Photo Credit: Sunkist Growers

But long before citrus became a viable commercial crop for Wolfskill and other growers who followed, Spanish missionaries who settled in Southern California during the 1700s were already cultivating a variety of citrus fruit, believed to have originated from Southeast China thousands of years ago.

Wolfskill grew hundreds of lemon and orange seedlings, which he secured from the San Gabriel Mission. And while his early success showed that there was at least a regional market for citrus, it was not until the introduction of the navel orange in the 1870s that propelled the growth of California citrus, which fueled the economic and social development of California.

So called because the end of the fruit resembles a belly button, the navel orange was far superior to other varieties at the time because it was seedless, sweet and ripened in winter under California's Mediterranean climate.
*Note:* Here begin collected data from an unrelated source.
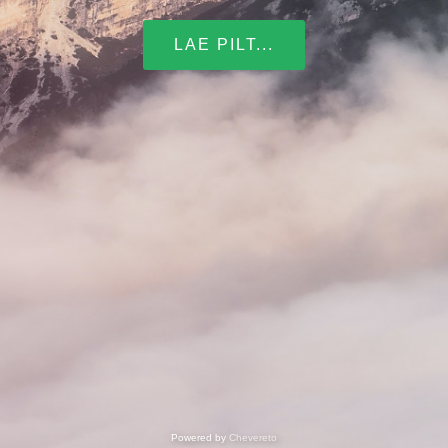
LAE PILT...
Powered by
Chevereto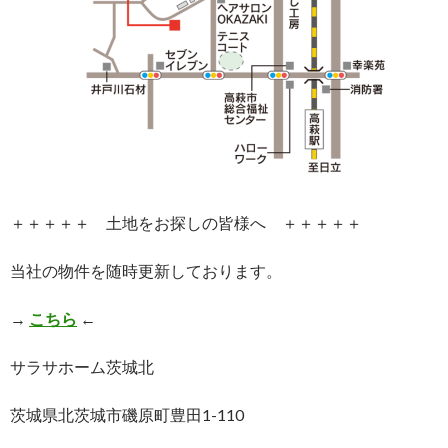
＋＋＋＋＋ 土地をお探しの皆様へ ＋＋＋＋＋
当社の物件を随時更新しております。
→
こちら
←
サラサホーム茨城北
茨城県北茨城市磯原町豊田1-110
The fruit was actually a mutation from an orange tree that grew in a Brazilian monastery. The U.S. Department of Agriculture obtained cuttings from this tree and in 1873 sent two or three starter trees to spiritualist and woman suffrage activist Eliza Tibbets in Riverside to see if they would grow.


Photo Credit: Sunkist Growers

"The trees produced these incredible oranges—huge golden globes that outshined every other citrus table fruit around," Moses said. "That was the key to the establishment of the California commercial citrus industry. Riverside really became the fulcrum for the development of that big market."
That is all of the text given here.